Он сделал руками жест, как будто стреляет.

– Тю… солдат боятся! – презрительно сказал Кирпичев. – А солдат разве не человек?..

Федор Шпак, вначале принимавший самое деятельное участие в споре, сам не заметил, как отстал, и теперь сидел, распустив чуб, рассеянно слушал других. Задумавшись, он смотрел в черноту леса, туда, где при вспышках крайнего слева костра хунхузов выступали из темноты крупы двух лошадей.

Оттого, что было темно, и оттого, что трудно было представить себе, что лошадь, которую он осенью прошлого года привел домой с уссурийского фронта, может оказаться здесь, у хунхузов, Федор Шпак не узнавал своей лошади. Но по необъяснимым для себя причинам он все время смотрел в эту сторону, и чем больше смотрел, тем беспокойней и грустней ему становилось. Вопреки его словам, что он по семье своей вовсе не скучает, ему было теперь беспокойно и грустно оттого, что вот он сидит ночью в тайге, а старики его маются дома одни в тяжелой работе, а дети его растут без ласки и призора, а жена его беременна, вот-вот родит, и он даже не скоро узнает, кого она родила – мальчика или девочку.

XX

Жаркий, но дружественный спор у костра был прерван необычно прозвучавшей здесь, в таежной обстановке, одинокой пьяной песней где-то за бараком. Хунхузы и партизаны вопросительно подняли головы. Кругом все разом смолкло. Слышен был только один хриплый пьяный голос, тянувший песню.

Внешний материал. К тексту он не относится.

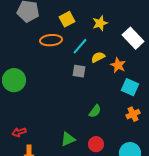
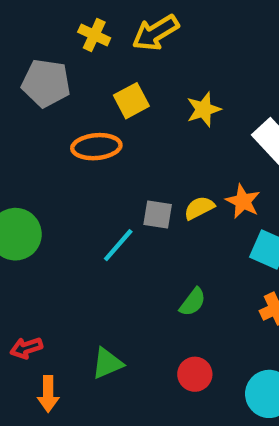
cyan line: (80, 46) -> (118, 245), moved
yellow semicircle: (98, 57) -> (199, 208), moved
green triangle: (68, 139) -> (107, 363), moved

– Фартовый это! – уверенно сказал маленький горнячок в фуфайке.

– Много водка пий, – улыбнулся китаец с хитрыми глазами.

– И где он достал? Не иначе, у вас разжился.

– Обожди, – сердито остановил его Кирпичев.

С правой стороны барака в свете ближнего костра хунхузов показался рудокоп Сумкин, без шапки и пояса. Он шел, заплетаясь ногами, упершись одной рукой в бок, а другой водя перед собой, и пел, мрачно крутя громадной своей головой. Семка Казанок с серьезным выражением лица шел сзади, держа его за рубаху, и накручивал рукой за его задом, как будто вертел ручку шарманки. К ним, смеясь, сбегались хунхузы и партизаны.